“Good research,” Thomas Dewey observed, “scratches where it itches.”
Sociological research begins with the formulation of a question or questions to
be answered. Society offers an endless spectrum of compelling issues to study:
Does exposure to violent video games affect the incidence of aggressive
behavior in adolescents? Does religious faith affect voting behavior? Is family
income a good predictor of performance on standardized college entrance tests
like the ACT or SAT? Beyond the descriptive aspects of social phenomena,
sociologists are also interested in how relationships between the variables
they examine can be explained.
Formulating a research question precisely and carefully is
one of the most important steps toward ensuring a successful research project.
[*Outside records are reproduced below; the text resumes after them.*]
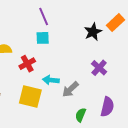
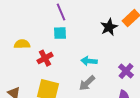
purple cross: (99, 68) -> (126, 71), moved
cyan arrow: (51, 80) -> (89, 61), moved

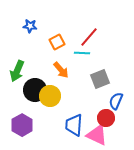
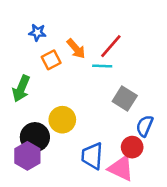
orange square: (57, 42) -> (51, 60), moved
orange arrow: (61, 70) -> (76, 49), moved
gray square: (100, 79) -> (125, 98), turned -36
black circle: (35, 90) -> (35, 137), moved

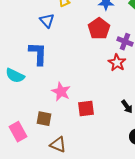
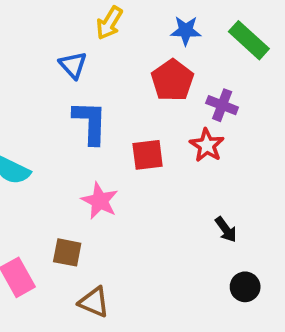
blue L-shape: (38, 54) -> (90, 122), moved
red square: (86, 109) -> (148, 155), moved

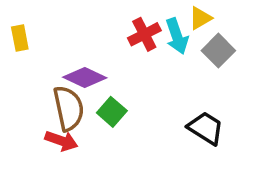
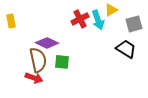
gray square: (218, 51) -> (134, 24), moved, turned 30
green square: (112, 112) -> (62, 62), turned -35
black trapezoid: (206, 128) -> (126, 49), moved

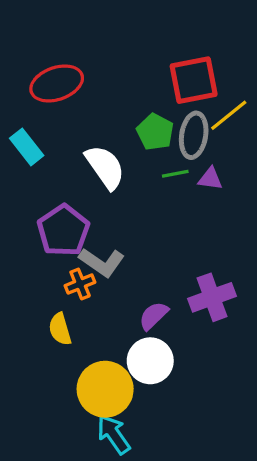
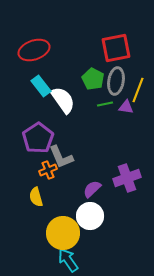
yellow line: (229, 115) -> (138, 90), moved, turned -30
cyan rectangle: (27, 147) -> (41, 86), moved
gray L-shape: (102, 262) -> (61, 157), turned 32

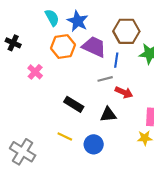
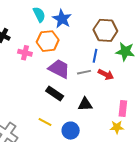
purple trapezoid: (94, 47) -> (59, 69), moved
pink cross: (35, 72) -> (25, 53), moved, turned -32
red arrow: (124, 92) -> (106, 74), moved

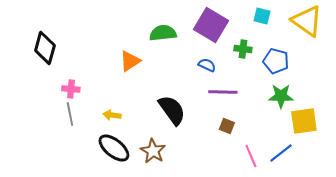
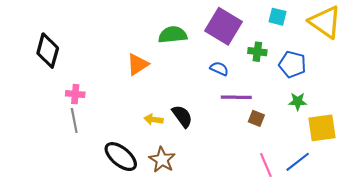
green star: (281, 96) -> (298, 101), size x0.7
black semicircle: (172, 110) -> (182, 116), size x0.7
yellow arrow: (112, 115) -> (154, 119), moved
brown square: (227, 126) -> (256, 118), moved

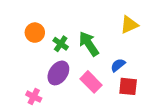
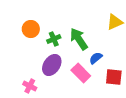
green cross: (61, 44) -> (54, 39), turned 32
blue semicircle: (118, 65) -> (96, 58), moved

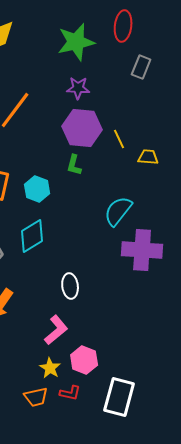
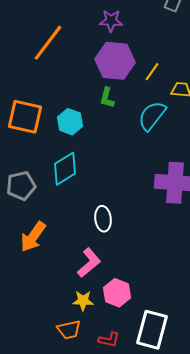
yellow line: (119, 139) -> (152, 72), turned 60
cyan semicircle: (118, 211) -> (152, 116), moved
yellow star: (50, 368) -> (83, 301), turned -30
red L-shape: (70, 393) -> (109, 340), moved

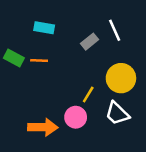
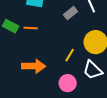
pink circle: (76, 117) -> (68, 83), moved
orange arrow: (43, 127) -> (34, 66), moved

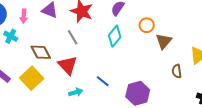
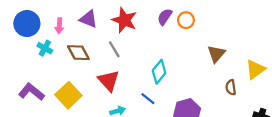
orange circle: (147, 25) -> (186, 20), moved
cyan diamond: (115, 36) -> (159, 72), moved
brown diamond: (41, 52) -> (78, 53), moved

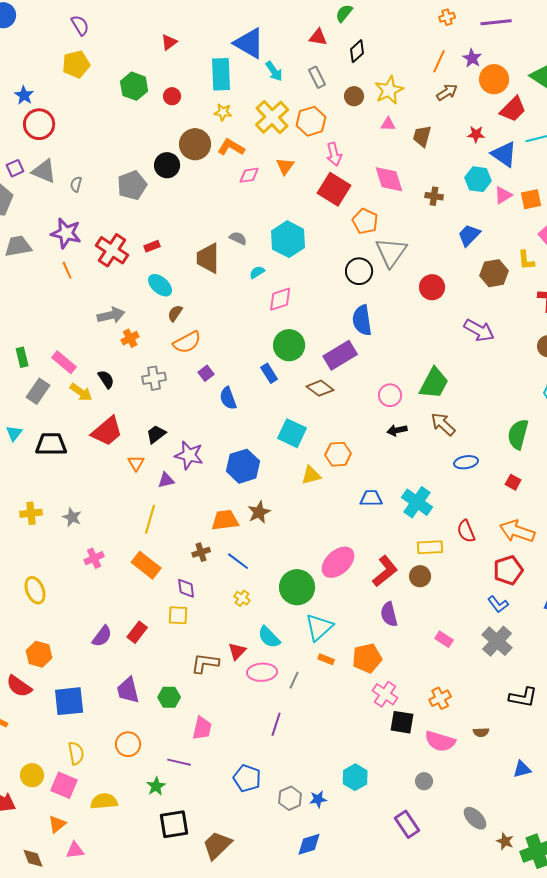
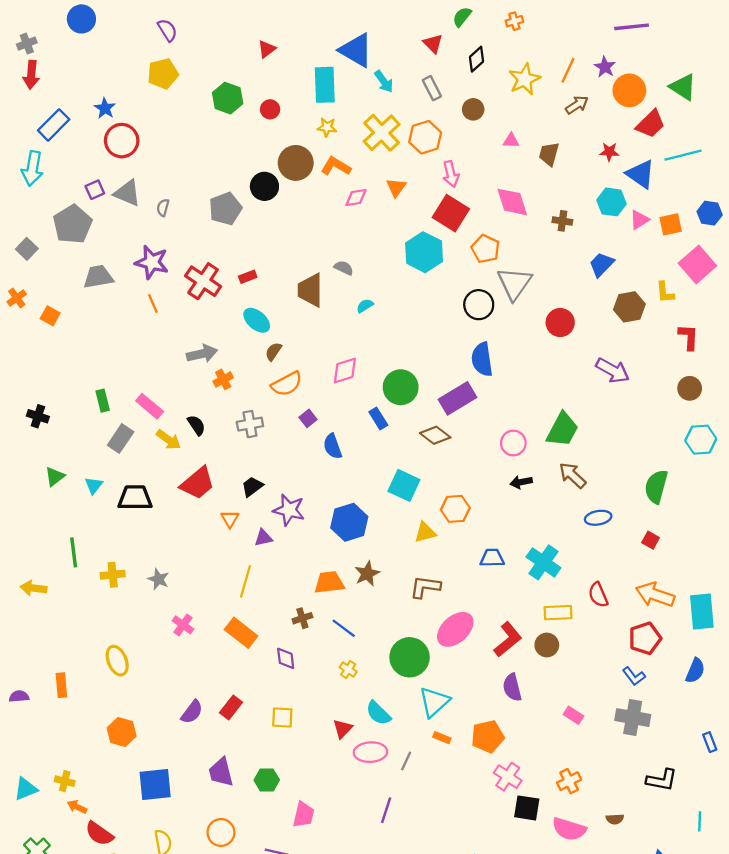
orange cross: (447, 17) -> (514, 21), moved
red triangle: (318, 37) -> (433, 44), turned 36
yellow star: (389, 90) -> (524, 79), moved
cyan hexagon: (288, 239) -> (424, 252), moved
pink diamond: (280, 299) -> (345, 370), moved
pink cross: (94, 558) -> (183, 625), turned -30
yellow square: (178, 615) -> (282, 718), moved
gray cross: (497, 641) -> (633, 718), turned -32
brown L-shape: (205, 663) -> (425, 587), moved
red semicircle: (19, 686) -> (99, 834), moved

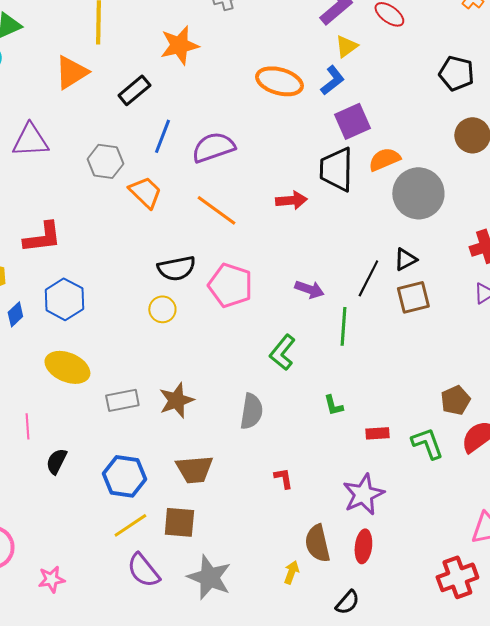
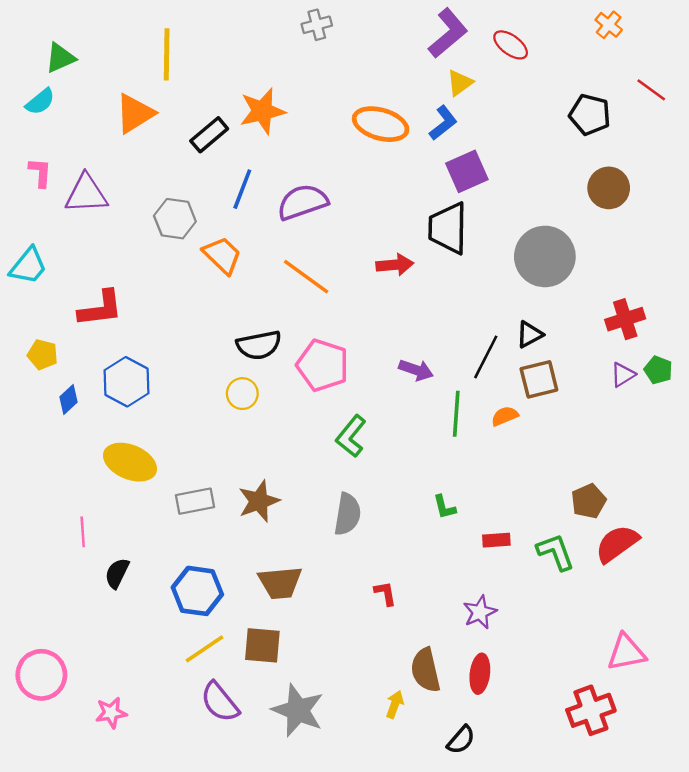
orange star: (179, 45) -> (262, 111), moved
orange semicircle: (384, 159) -> (505, 416), moved, size x0.7
green L-shape: (282, 352) -> (351, 436), moved
purple star: (363, 494) -> (480, 612), size x0.7

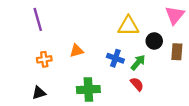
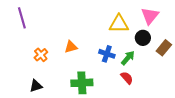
pink triangle: (175, 15) -> (150, 16), moved
purple line: (38, 19) -> (22, 18), moved
brown rectangle: (177, 52) -> (164, 48), turned 35
orange cross: (44, 59) -> (41, 55), turned -32

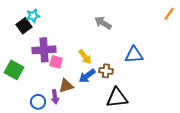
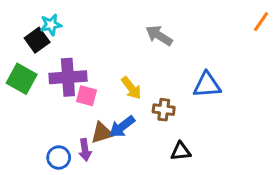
green square: (14, 70) -> (22, 79), moved
blue arrow: (87, 76) -> (122, 127), moved
black triangle: (117, 98) -> (181, 151), size x0.6

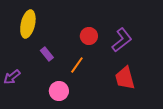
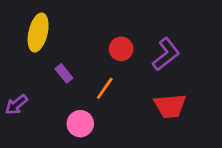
red trapezoid: (125, 78) -> (170, 106), turned -80

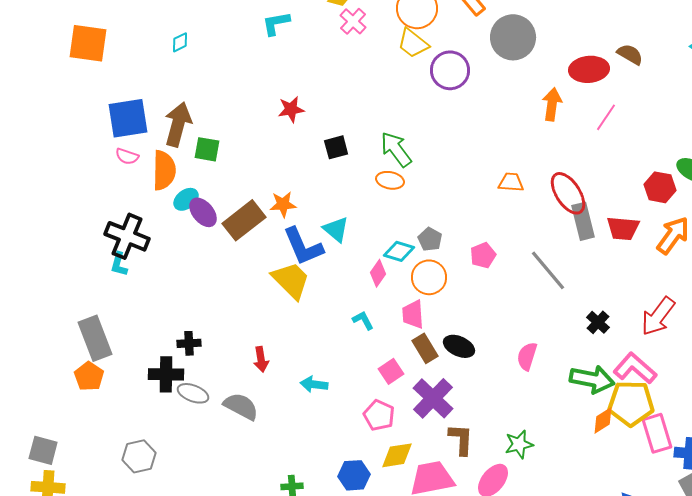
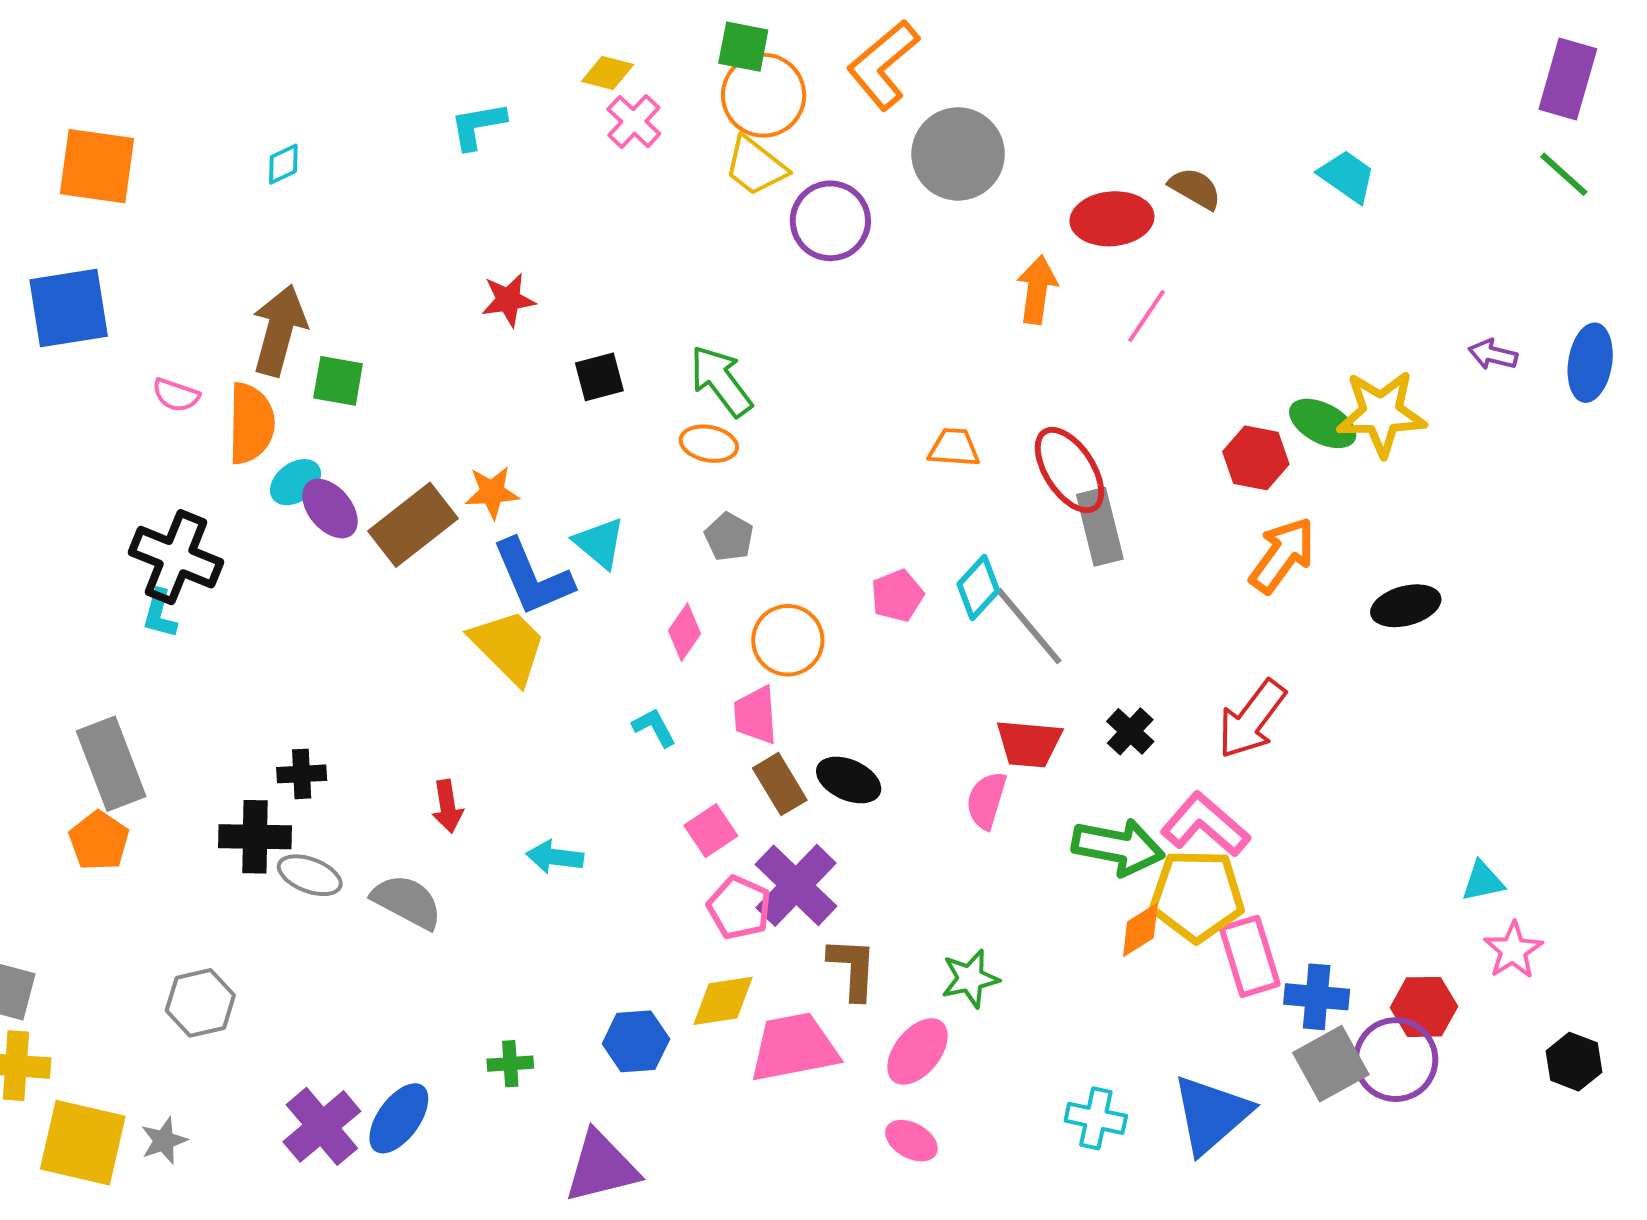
blue square: (128, 118) -> (69, 308), moved
red trapezoid: (623, 228) -> (1029, 744), moved
gray pentagon: (430, 239) -> (729, 537), moved
cyan diamond: (399, 251) -> (978, 588), moved, turned -64
pink pentagon: (379, 415) -> (739, 908), moved

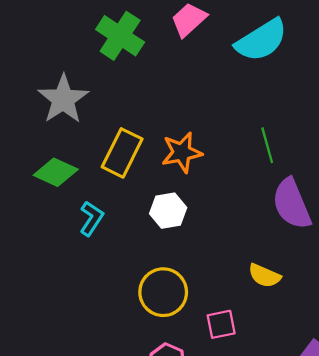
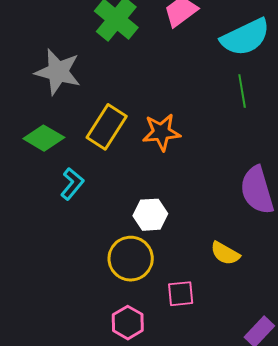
gray star: (63, 99) -> (58, 72), turned -30
green line: (267, 145) -> (242, 91), moved
white hexagon: (168, 211) -> (150, 215), moved

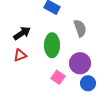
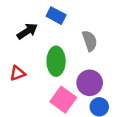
black arrow: (22, 33) -> (27, 31), moved
pink square: (58, 77) -> (63, 100), size x1.5

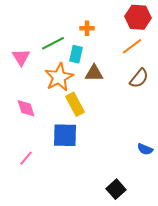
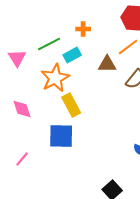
cyan rectangle: (76, 54) -> (72, 55), turned 48
brown triangle: (94, 73) -> (107, 64), moved

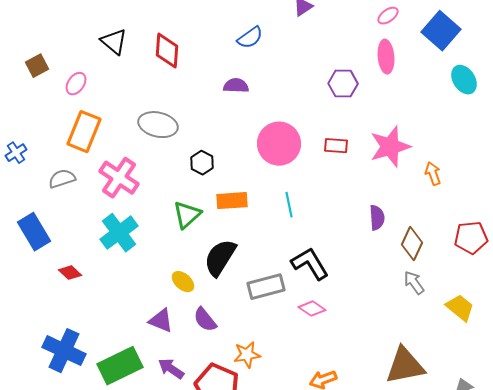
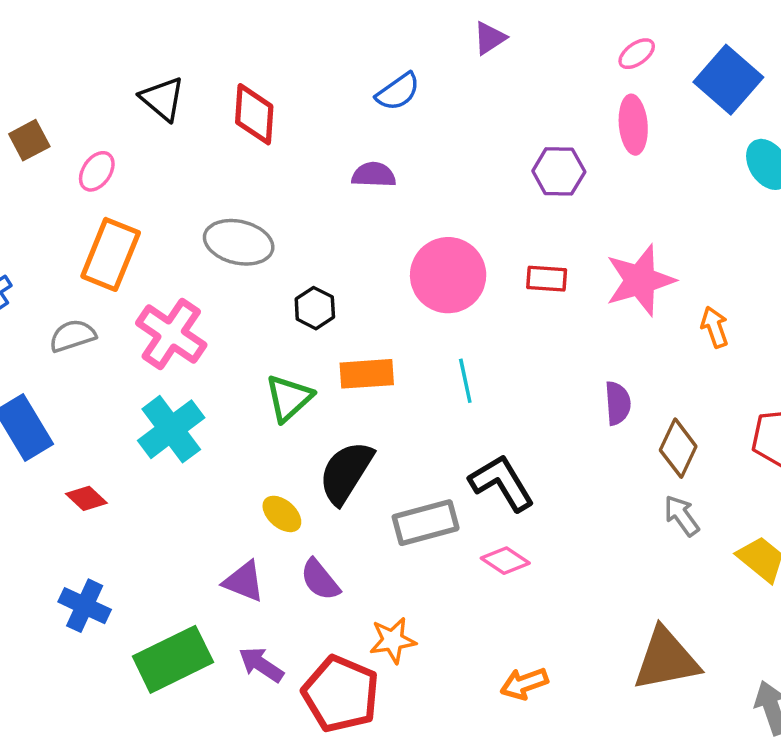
blue cross: (64, 351) -> (85, 606), moved, size x0.7

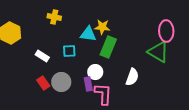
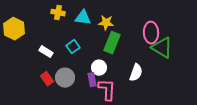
pink ellipse: (166, 31) -> (151, 33), moved
cyan triangle: (88, 34) -> (83, 18), moved
cyan square: (69, 51) -> (73, 47), turned -32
Research questions come from many sources. Some arise from problems that form
the foundation of sociology, including an interest in socioeconomic
inequalities and their causes and effects, or the desire to understand how
power is exercised in social relationships. Sociologists are also mindful that
solid empirical data are important to public policies on issues of concern such
as poverty, occupational mobility, and domestic violence.
Keep in mind that you also need to define your terms. Recall
our discussion of operationalizing concepts. For example, if you are studying
middle school bullying, you need to make explicit your definition of bullying
and how that will be measured. The same holds true if you are studying a topic
such as illiteracy or aggressive behavior.